:: Exercise brief ::
Give the records again exactly. Pictures do not belong in the copy.

Given data Start Marker

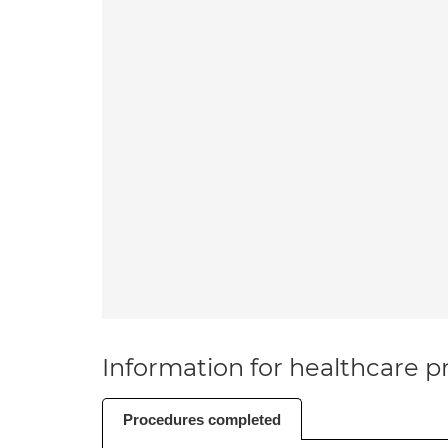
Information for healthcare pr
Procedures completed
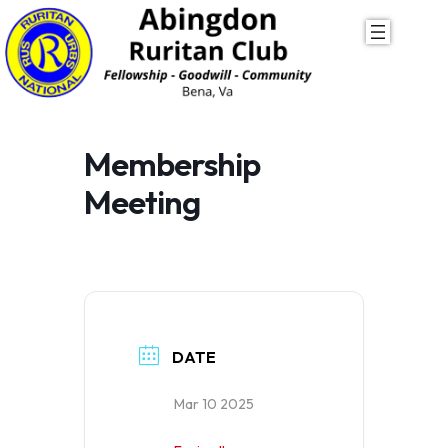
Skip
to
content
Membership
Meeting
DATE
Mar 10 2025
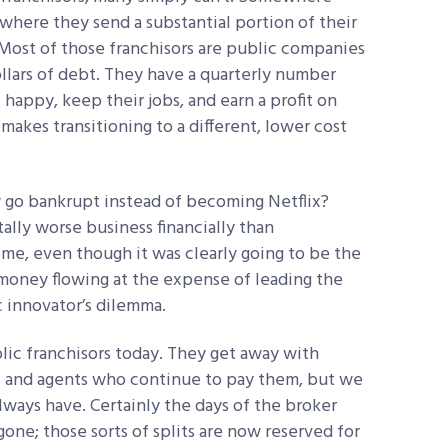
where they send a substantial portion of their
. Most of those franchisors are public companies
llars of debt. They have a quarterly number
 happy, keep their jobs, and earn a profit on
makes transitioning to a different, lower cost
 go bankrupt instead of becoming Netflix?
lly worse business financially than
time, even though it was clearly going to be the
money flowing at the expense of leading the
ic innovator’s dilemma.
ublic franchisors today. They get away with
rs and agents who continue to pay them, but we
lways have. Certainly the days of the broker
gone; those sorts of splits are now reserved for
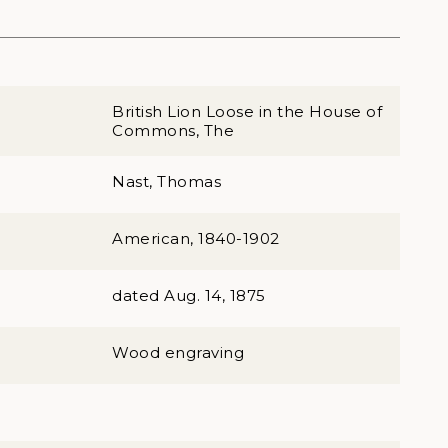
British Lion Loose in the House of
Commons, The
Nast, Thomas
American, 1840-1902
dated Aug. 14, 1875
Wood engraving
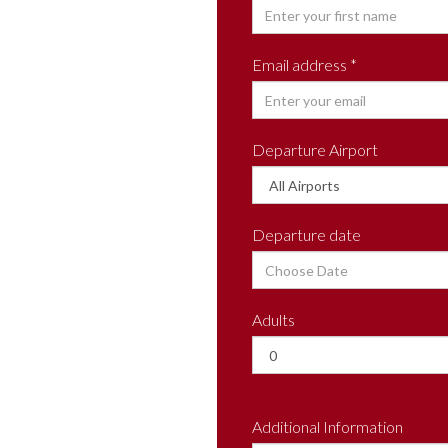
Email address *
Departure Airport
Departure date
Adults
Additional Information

Given data End Marker

:: Answer space ::
Information for healthcare pr
Procedures completed
Skip
to
content
Membership
Meeting
DATE
Mar 10 2025
where they send a substantial portion of their
. Most of those franchisors are public companies
llars of debt. They have a quarterly number
 happy, keep their jobs, and earn a profit on
makes transitioning to a different, lower cost
 go bankrupt instead of becoming Netflix?
lly worse business financially than
time, even though it was clearly going to be the
money flowing at the expense of leading the
ic innovator’s dilemma.
ublic franchisors today. They get away with
rs and agents who continue to pay them, but we
lways have. Certainly the days of the broker
gone; those sorts of splits are now reserved for
British Lion Loose in the House of
Commons, The
Nast, Thomas
American, 1840-1902
dated Aug. 14, 1875
Wood engraving
Email address *
Departure Airport
Departure date
Adults
Additional Information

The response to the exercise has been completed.